Fixer-uppers are back in vogue, with RealtyTrac reporting that 6.6 percent of all single family home and condo sales (numbering 43,740 sales in total) during Q1 of this year were flipped homes, a twenty percent increase from the last quarter and a three percent rise from one year ago.
RealtyTrac defines a home flip as any property that’s sold in an “arms-length sale” for the second time within any 12 month period. The data firm said that flipped home’s 6.6 percent share of the market was still some way below the 9.0 percent market share it had at the peak of the home flipping trend back in Q1 2006, but was nonetheless 55 percent more than the all-time low of Q3, 2014.
The statistics underline how home flipping has been gaining steam ever since that trough, said Daren Blomquist, senior vice president at RealtyTrac. He said the upward trend was due to lower interest rates and a “dearth of housing inventory” which meant flippers could better compete against regular sellers. However, there were a few words of warning from Blomquist.
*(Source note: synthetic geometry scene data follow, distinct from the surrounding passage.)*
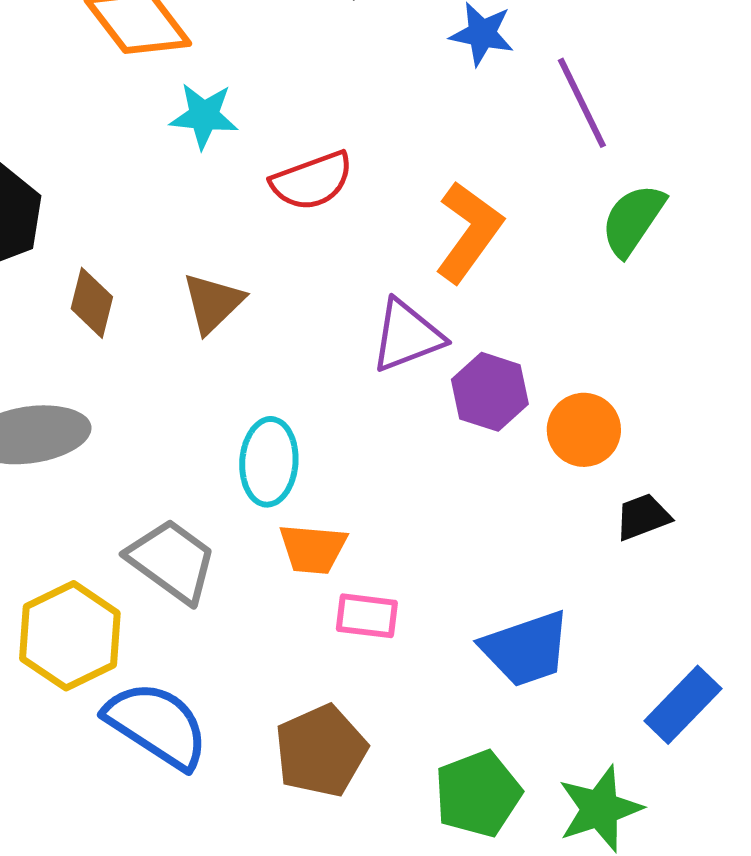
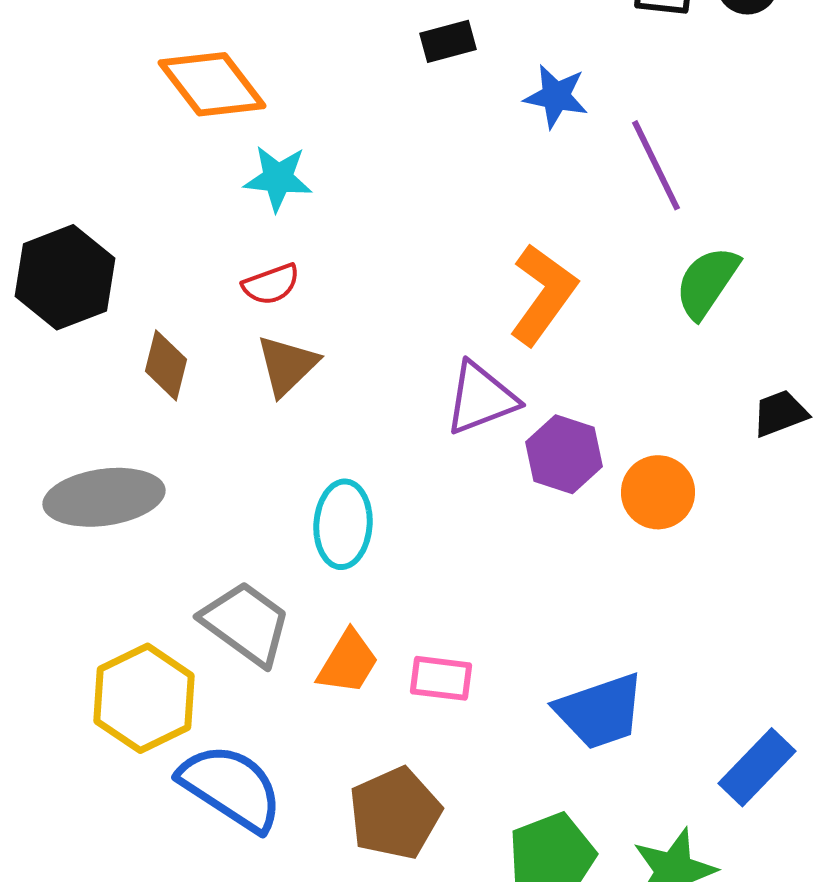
red semicircle: (312, 181) -> (271, 284), moved, size x0.7
black trapezoid: (643, 517) -> (780, 413), moved
orange trapezoid: (313, 549) -> (348, 662), moved, turned -64

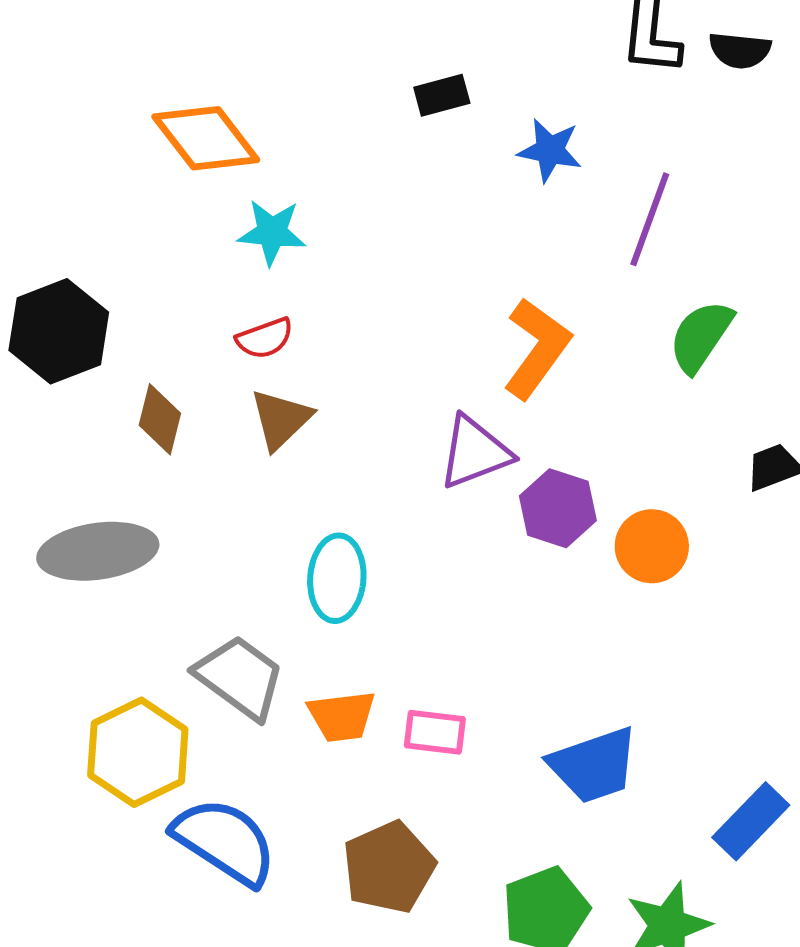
purple line: (656, 165) -> (650, 219), turned 46
orange trapezoid: (348, 662) -> (342, 716), turned 52

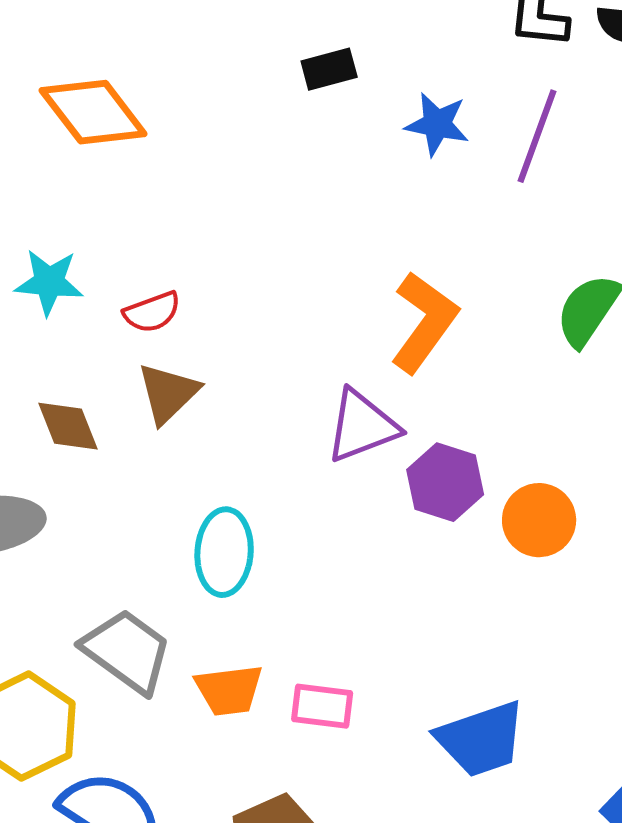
purple line: (650, 219) -> (537, 136), moved
cyan star: (272, 232) -> (49, 282), moved
brown diamond: (160, 419) -> (68, 426), moved, turned -36

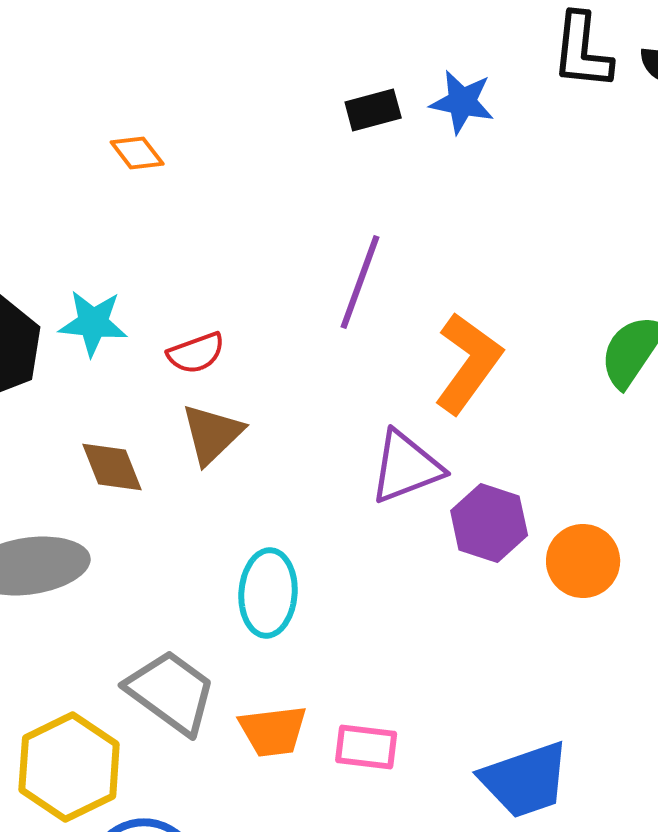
orange diamond: (93, 112) -> (137, 153), size x0.5
blue star: (437, 124) -> (462, 102), moved
purple line: (537, 136) -> (360, 282), moved

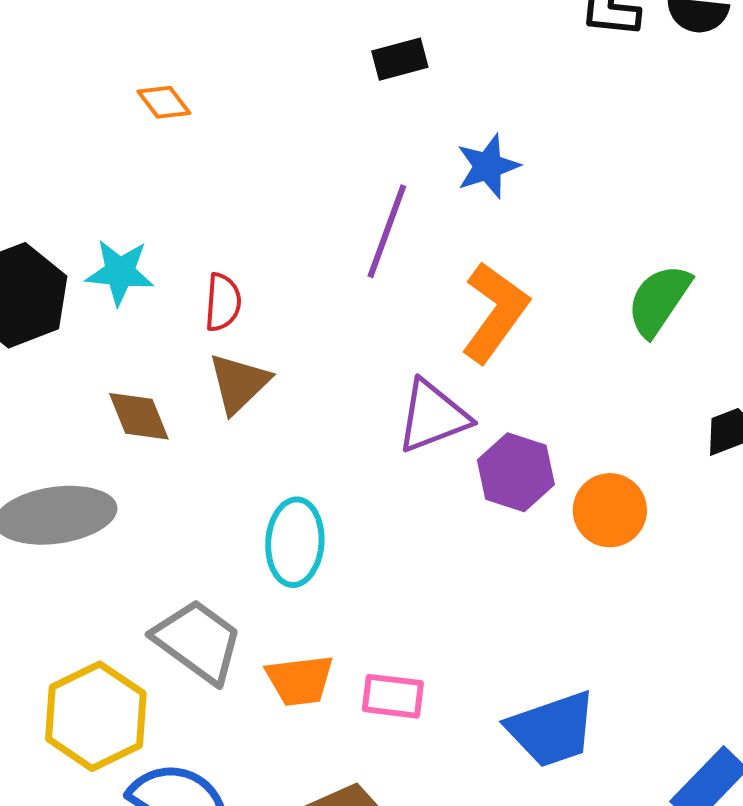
blue star: (462, 102) -> (488, 166), moved, turned -30
red semicircle: (196, 353) -> (223, 302), turned -66

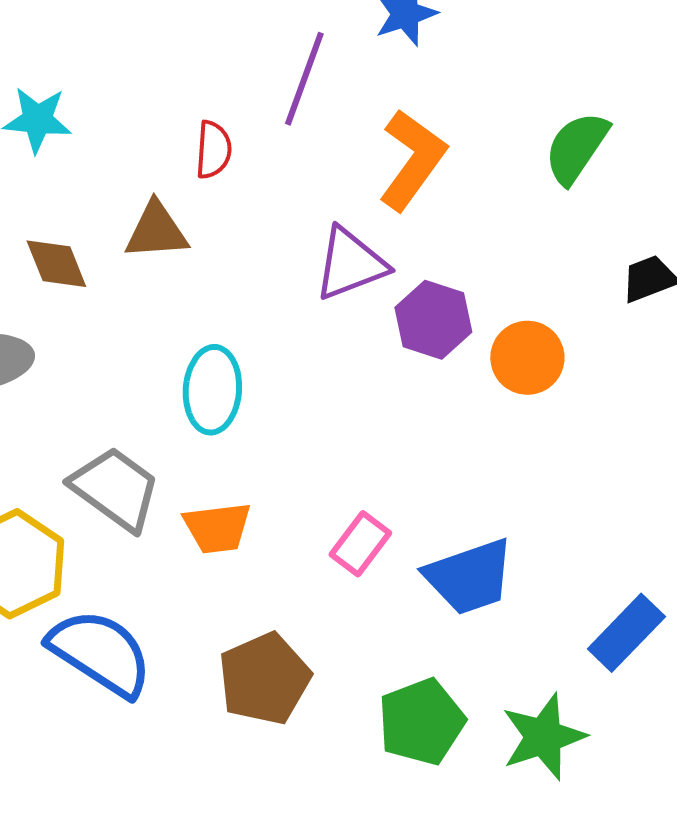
red semicircle: (223, 302) -> (213, 150), moved
brown triangle: (239, 383) -> (156, 231), turned 40
pink rectangle: (393, 696) -> (360, 544), moved, turned -60

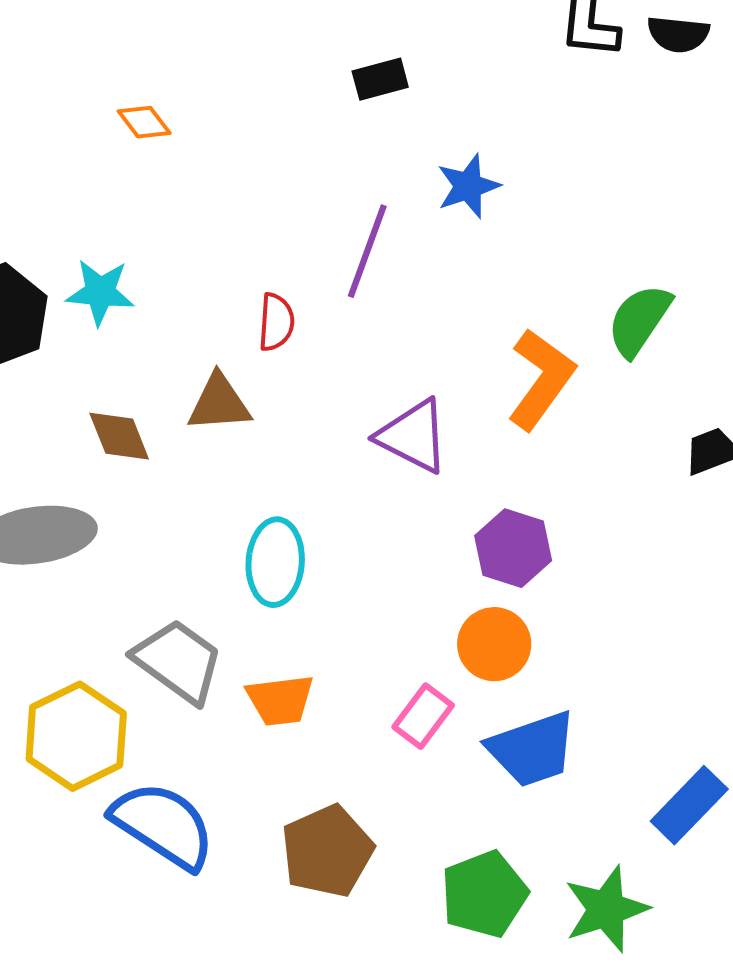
orange L-shape: (412, 160) -> (541, 379), moved
purple triangle: (350, 264) -> (413, 436), turned 48
purple hexagon: (433, 320) -> (513, 548), moved
orange circle: (527, 358) -> (494, 644), moved

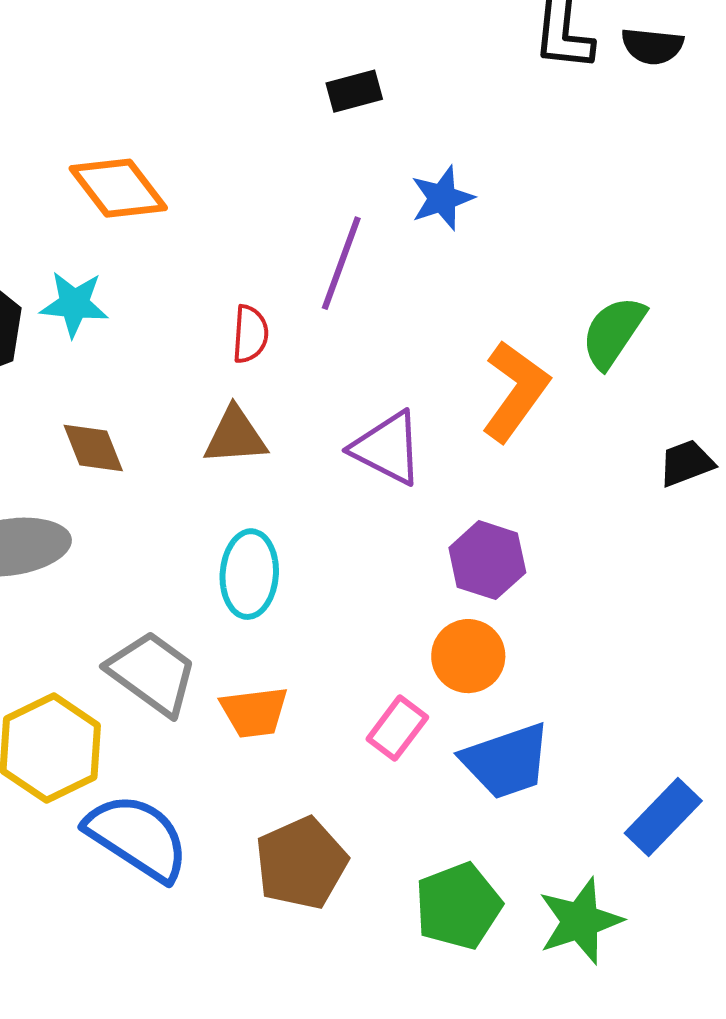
orange diamond: (144, 122) -> (118, 188), moved, size x1.8
brown triangle: (219, 403) -> (235, 436), moved

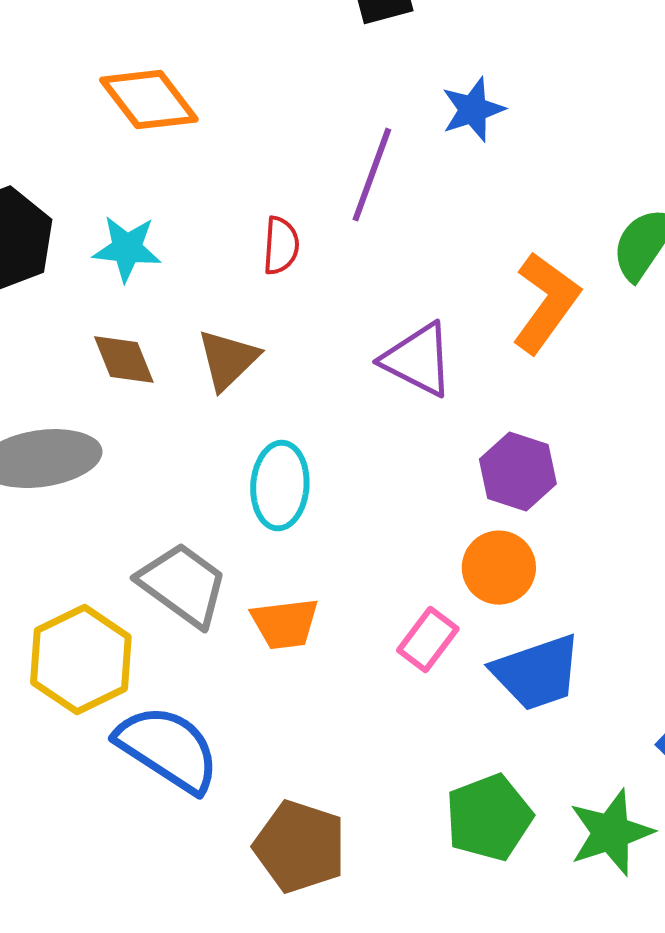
cyan star: (74, 304) -> (127, 249), moved
brown triangle: (235, 436) -> (228, 360), moved, turned -40
brown pentagon: (301, 863) -> (300, 847), moved, turned -30

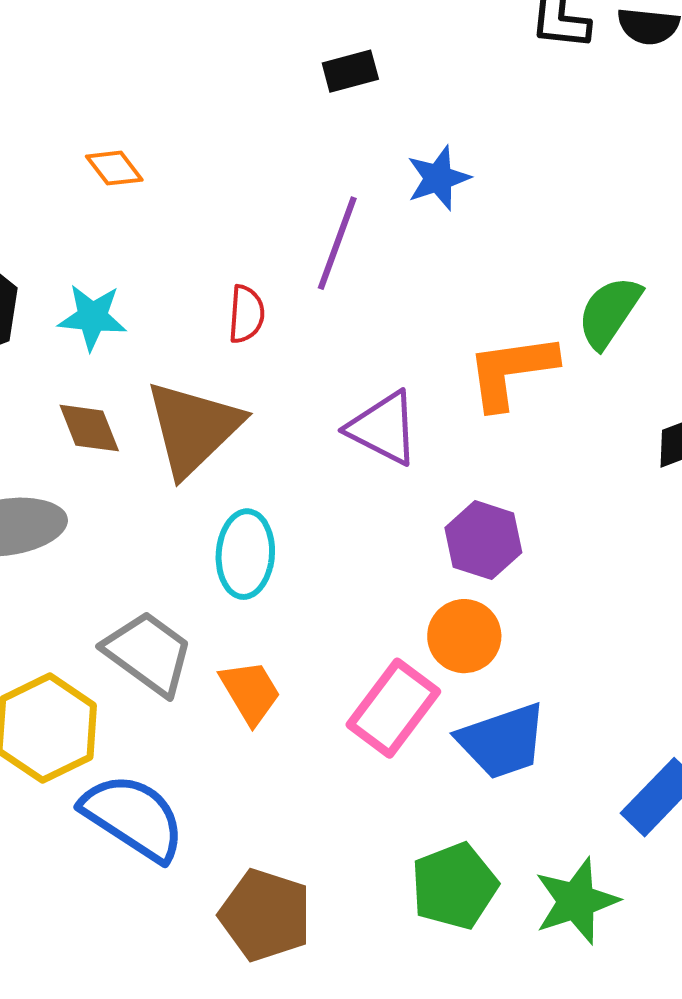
orange diamond: (149, 100) -> (114, 168), size x0.6
orange L-shape: (546, 303) -> (511, 371), turned -134
brown triangle: (228, 360) -> (193, 428), size x1.6
orange trapezoid: (285, 624) -> (250, 692), turned -114
pink rectangle: (428, 640) -> (393, 708), size x1.5

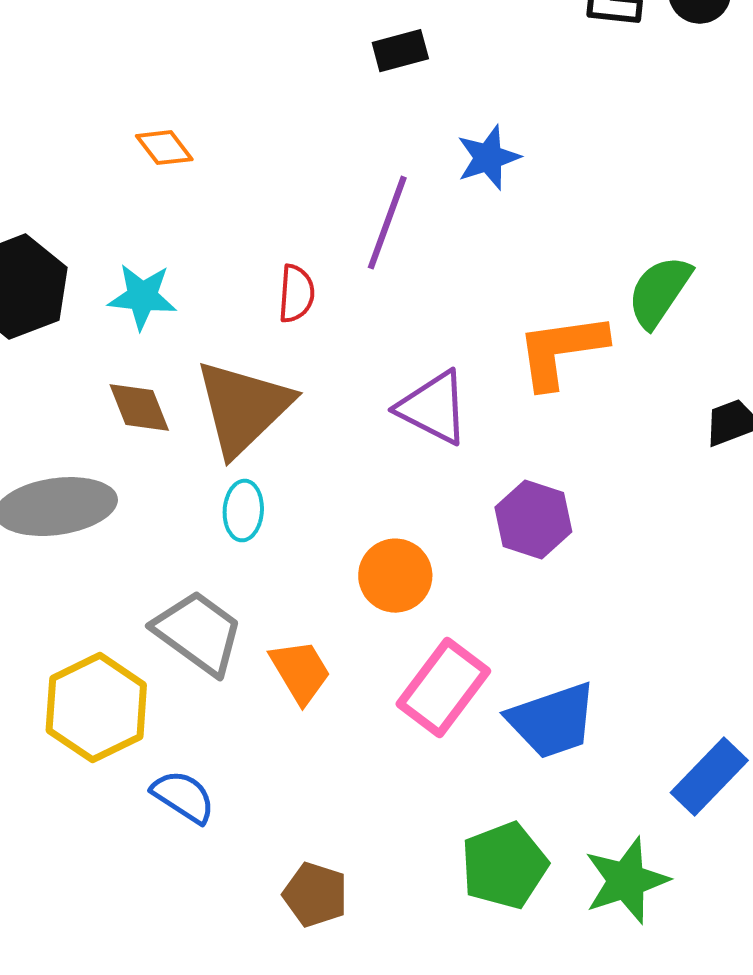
cyan ellipse: (245, 554) -> (243, 511), moved, size x0.7
orange circle: (464, 636) -> (395, 576), moved
blue semicircle: (133, 817) -> (183, 797), size x0.6
brown pentagon: (265, 915) -> (315, 895), size x0.7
“While responsible home flipping is helpful for a housing market, excessive and irresponsible flipping activity can contribute to a home price pressure cooker that overheats a housing market, and we are starting to see evidence of that pressure cooker environment in a handful of markets,” said Blomquist.
Luckily for us then, Blomquist says that home flipping is not that far above historically normal levels, and said that flippers in most markets were behaving responsibly and rationally.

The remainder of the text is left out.